→ EXERCISE DIRECTIONS: Print each entry precisely; exclude the pictures.

→ TASK INPUTS:
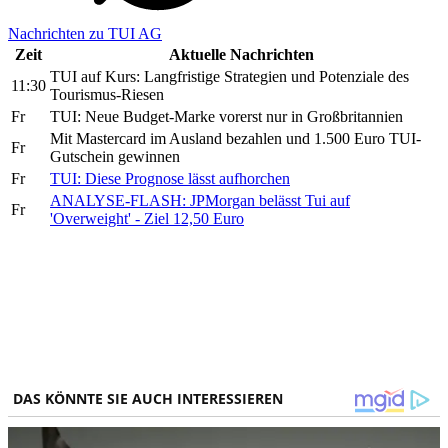
Nachrichten zu TUI AG
Zeit
Aktuelle Nachrichten
TUI auf Kurs: Langfristige Strategien und Potenziale des
11:30
Tourismus-Riesen
Fr
TUI: Neue Budget-Marke vorerst nur in Großbritannien
Mit Mastercard im Ausland bezahlen und 1.500 Euro TUI-
Fr
Gutschein gewinnen
Fr
TUI: Diese Prognose lässt aufhorchen
ANALYSE-FLASH: JPMorgan belässt Tui auf
Fr
'Overweight' - Ziel 12,50 Euro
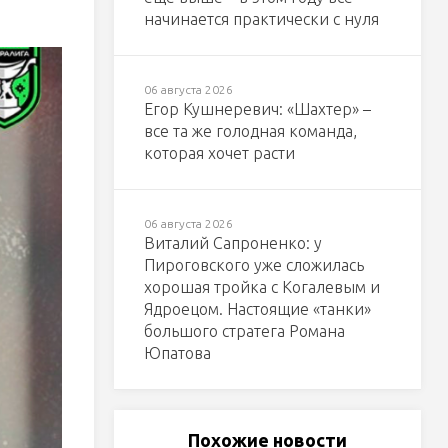
начинается практически с нуля
06 августа 2026
Егор Кушнеревич: «Шахтер» –
все та же голодная команда,
которая хочет расти
06 августа 2026
Виталий Сапроненко: у
Пироговского уже сложилась
хорошая тройка с Когалевым и
Ядроецом. Настоящие «танки»
большого стратега Романа
Юпатова
Похожие новости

→ WRITTEN RESPONSE:
Nachrichten zu TUI AG
Zeit
Aktuelle Nachrichten
TUI auf Kurs: Langfristige Strategien und Potenziale des
11:30
Tourismus-Riesen
Fr
TUI: Neue Budget-Marke vorerst nur in Großbritannien
Mit Mastercard im Ausland bezahlen und 1.500 Euro TUI-
Fr
Gutschein gewinnen
Fr
TUI: Diese Prognose lässt aufhorchen
ANALYSE-FLASH: JPMorgan belässt Tui auf
Fr
'Overweight' - Ziel 12,50 Euro
начинается практически с нуля
06 августа 2026
Егор Кушнеревич: «Шахтер» –
все та же голодная команда,
которая хочет расти
06 августа 2026
Виталий Сапроненко: у
Пироговского уже сложилась
хорошая тройка с Когалевым и
Ядроецом. Настоящие «танки»
большого стратега Романа
Юпатова
Похожие новости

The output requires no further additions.